Another commonly used database is the relational database which is a tabular database having the data defined so that it can be reorganized and accessed in a number of different ways. In a relational database, data records are maintained in data tables or collection of rows all having the same columns. Each row is a data record and each column holds information of a particular type of data for the data records . Data records may be indexed using unique indices or keys that join different data records in different tables together.
Relational databases are particularly useful because the information stored therein may be accessed using a relational query language. One such query language, SQL (Structured Query Language) SQL IS A TRADEMARK OF INTERNATIONAL BUSINESS MACHINES CORPORATION, is widely used and understood by relational database users.
Unfortunately, asking fundamental relational questions of a hierarchical database is not possible without providing additional capabilities beyond what is normally available. For example, many companies and other organizations support their operations by maintaining two databases, a hierarchical database and a relational one, along with
associated support staffs. This approach is costly and cumbersome to maintain.
Hoth et al. in U.S. Patent Application 2004/0030716 Al describe a method for providing a relational schema in a hierarchical database.

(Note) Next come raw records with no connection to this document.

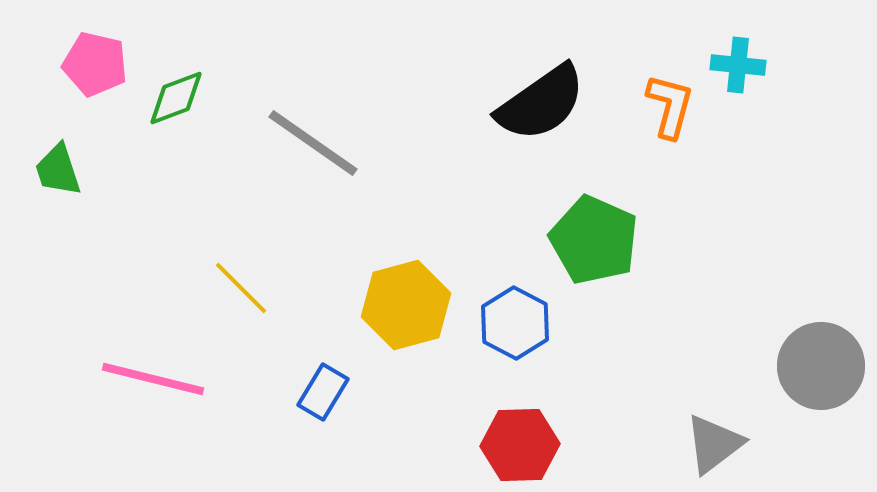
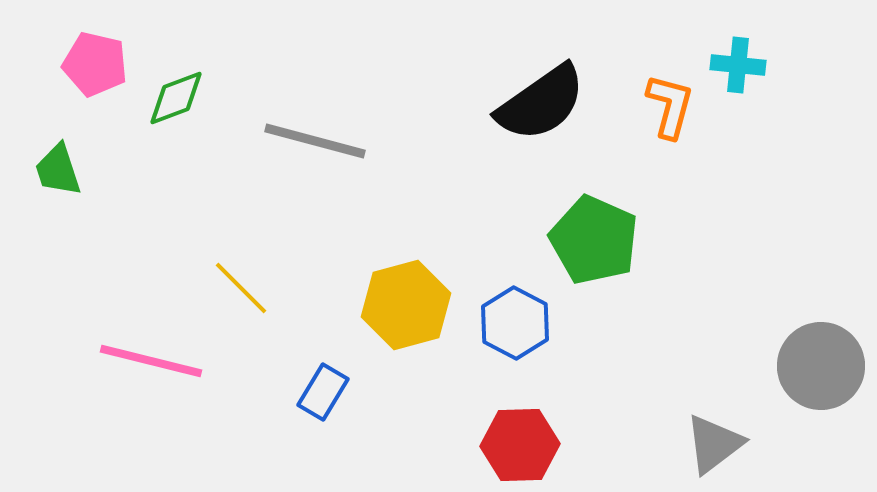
gray line: moved 2 px right, 2 px up; rotated 20 degrees counterclockwise
pink line: moved 2 px left, 18 px up
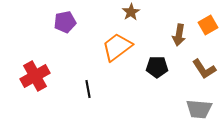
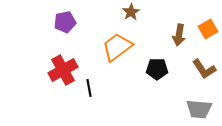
orange square: moved 4 px down
black pentagon: moved 2 px down
red cross: moved 28 px right, 6 px up
black line: moved 1 px right, 1 px up
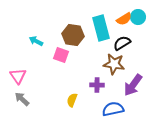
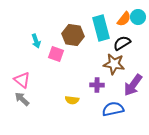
orange semicircle: rotated 21 degrees counterclockwise
cyan arrow: rotated 136 degrees counterclockwise
pink square: moved 5 px left, 1 px up
pink triangle: moved 4 px right, 4 px down; rotated 18 degrees counterclockwise
yellow semicircle: rotated 104 degrees counterclockwise
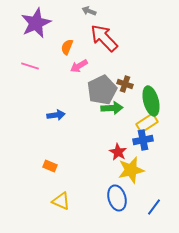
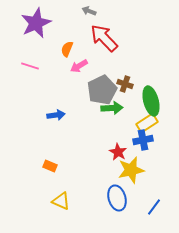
orange semicircle: moved 2 px down
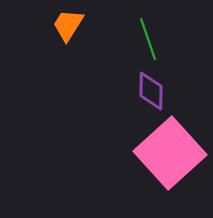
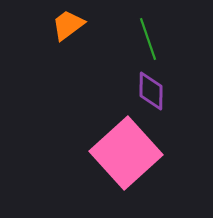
orange trapezoid: rotated 21 degrees clockwise
pink square: moved 44 px left
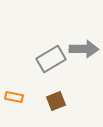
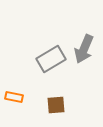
gray arrow: rotated 112 degrees clockwise
brown square: moved 4 px down; rotated 18 degrees clockwise
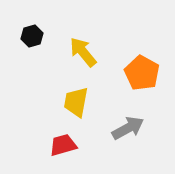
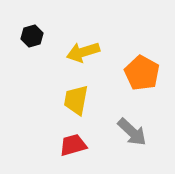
yellow arrow: rotated 68 degrees counterclockwise
yellow trapezoid: moved 2 px up
gray arrow: moved 4 px right, 4 px down; rotated 72 degrees clockwise
red trapezoid: moved 10 px right
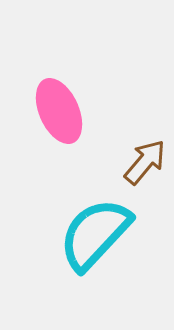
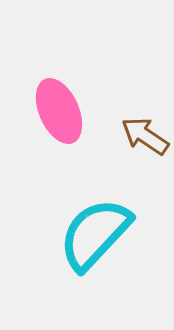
brown arrow: moved 26 px up; rotated 96 degrees counterclockwise
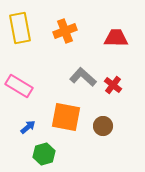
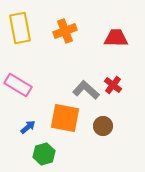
gray L-shape: moved 3 px right, 13 px down
pink rectangle: moved 1 px left, 1 px up
orange square: moved 1 px left, 1 px down
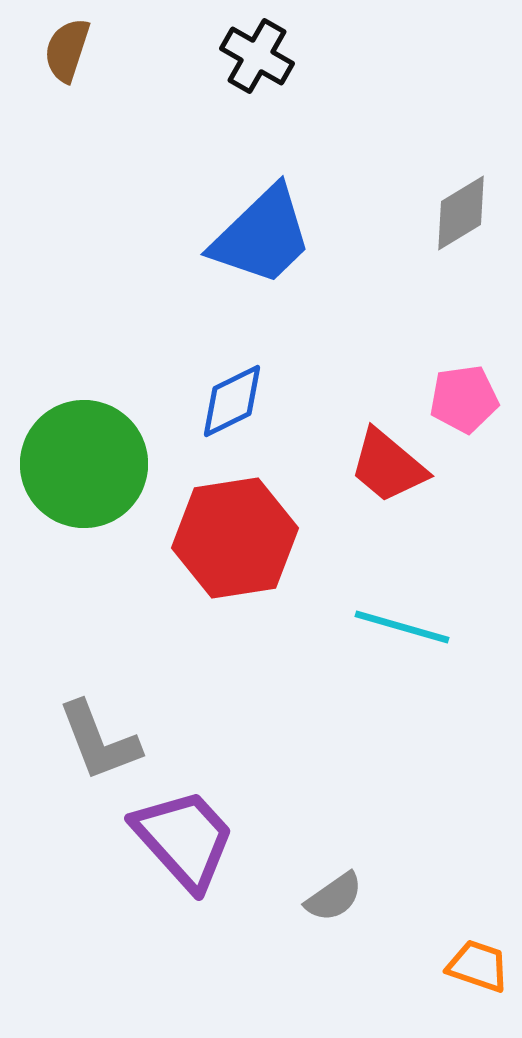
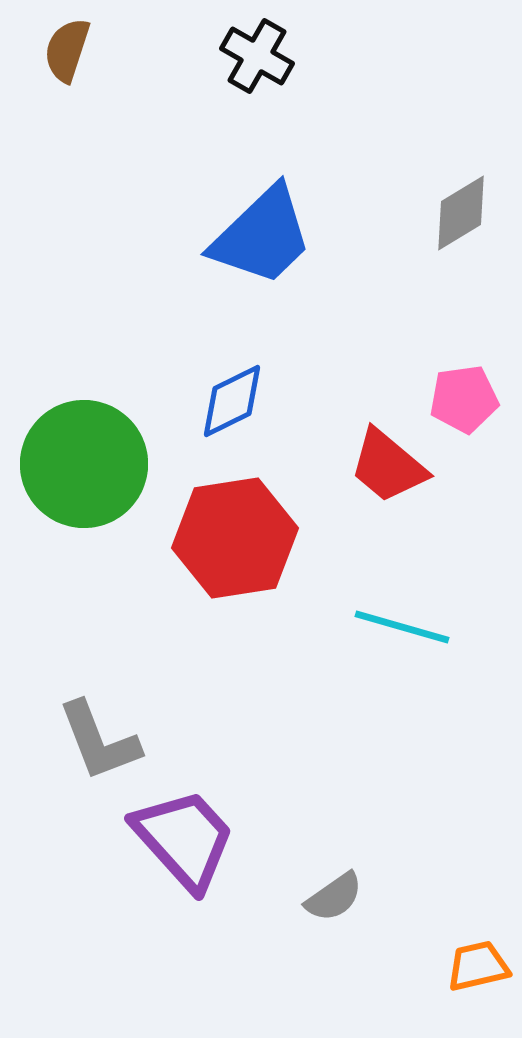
orange trapezoid: rotated 32 degrees counterclockwise
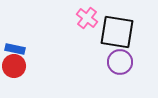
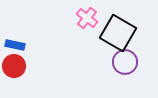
black square: moved 1 px right, 1 px down; rotated 21 degrees clockwise
blue rectangle: moved 4 px up
purple circle: moved 5 px right
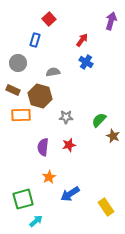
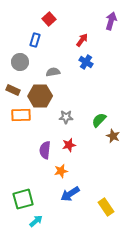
gray circle: moved 2 px right, 1 px up
brown hexagon: rotated 15 degrees counterclockwise
purple semicircle: moved 2 px right, 3 px down
orange star: moved 12 px right, 6 px up; rotated 16 degrees clockwise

A bridging table is created to describe and document the interconnections between entities in a hierarchical database. The Hoth patent application noted above is incorporated herein by reference in its entirety.
While the method described by Hoth does provide the desired capability, it is often slow in response time due to the overhead required in forming the bridging table, and in delivering query responses back to the client.
An improvement in query response time is needed to satisfy customer demands for query capability with their hierarchical databases.
OBJECTS AND SUMMARY OF THE INVENTION
It is therefore a principal object of the present invention to provide a method of rapidly providing response data from a hierarchical database to a client query, presented in a relational query language.
It is another object to provide a system having such a rapid response query capability.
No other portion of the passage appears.